Elizabeth Barnes wants to know. The associate professor and director of graduate admissions for UVA’s Corcoran Department of Philosophy challenges her students to go beyond their preconceived notions about what is good and valuable in life.
“I tell my students, ‘The world might not be the way you thought it was. The world might not be the way that seemed obvious to you in high school,’” she said. “I want them to realize that when they walked into a conversation, they had a lot of presuppositions and that maybe they need to critically interrogate those. That’s a lot of what I’m training them to do.”
Originally from North Carolina, Barnes came to UVA in 2014 after eight years of teaching at the University of Leeds in the United Kingdom. She specializes in metaphysics, social philosophy and feminist philosophy, and has spent most of her academic career questioning social norms and what it means to be “other.”
This semester, she’s addressing those questions with students in her course on the philosophy of well-being. Some days, the class discussion has personal meaning for Barnes.
“One of the things we’re talking about in this class is disability and the reliability of testimony of people about the value of their own lives,” she said. “There’s a lot of literature that assumes disabled people are less happy than non-disabled people and assumes that disabled people would prefer to be non-disabled.”
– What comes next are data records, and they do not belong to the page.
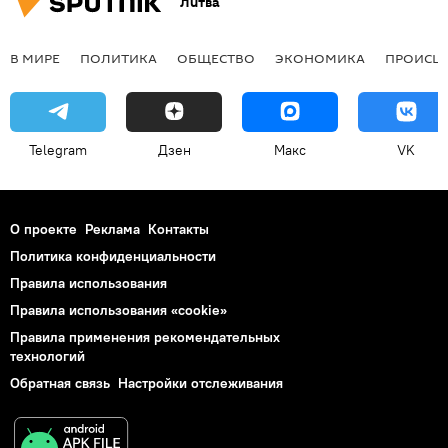
Литва
В МИРЕ
ПОЛИТИКА
ОБЩЕСТВО
ЭКОНОМИКА
ПРОИСШ
Telegram
Дзен
Макс
VK
О проекте
Реклама
Контакты
Политика конфиденциальности
Правила использования
Правила использования «cookie»
Правила применения рекомендательных
технологий
Обратная связь
Настройки отслеживания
Barnes lives with a disability that can affect mobility, and that experience made her extremely frustrated with the callous and sometimes even cruel way that disability is addressed in philosophical contexts. She explained that many existing philosophical theories surrounding disability assume that life as a disabled person is necessarily worse, rather than merely different from, life as a non-disabled person.
“One of my major backgrounds is in feminist philosophy and one of the take-home lessons of feminism has been that the personal is political,” Barnes said. “I think the personal is philosophical as well, and that was a major impetus for me to make disability part of my research.”
Barnes shares that research and her own reflections on the philosophy of disability in her new book, “The Minority Body: A Theory of Disability,” which published in June. In it, she argues that disability is primarily a social phenomenon and another way of being a minority. She combats the common philosophical stance that being disabled is inherently sub-optimal and suggests that the true disadvantages of being disabled actually stem from external social oppression.
“I think that there’s, in a certain sense, an important conversation about disability within philosophy [that] has very much been guided by, in a lot of cases, false assumptions about disability,” she said.
Barnes calls on students to challenge these kinds of assumptions about disability and many other aspects of the human condition. In her course, “Sex, Sexuality and Gender,” she has students tackle complex categorization issues like sexual orientation and the difference between sex and gender.
As part of this course and many others she’s taught previously, Barnes requires students to take the philosophical arguments they discuss in class and apply them to current news and events. So far this semester, her pupils have worked to use philosophical reasoning to understand various issues in higher education, the creation of so-called “bathroom bills” and modern debates about freedom of religion and freedom of expression.
“One of the things I want my students to see is how philosophical reasoning can help them think through contemporary moral and legal issues,” she said.
Armed with the analytical tools of philosophy, Barnes hopes her students will continue asking questions throughout their lives and challenging the status quo.
“I want my students to think carefully and critically about the social categories that are going to shape their lives,” she said. “Everybody has a gender. Everybody has a race. Most people are going to be disabled at some point before they die. Everybody has a sexuality. These are parts of what it is to be human. That kind of critical engagement can often lead students to want to work for a better world and I think that’s really valuable and important.”
Editor’s note: This is another installment in an occasional series profiling members of a generational wave of new faculty members at the University of Virginia.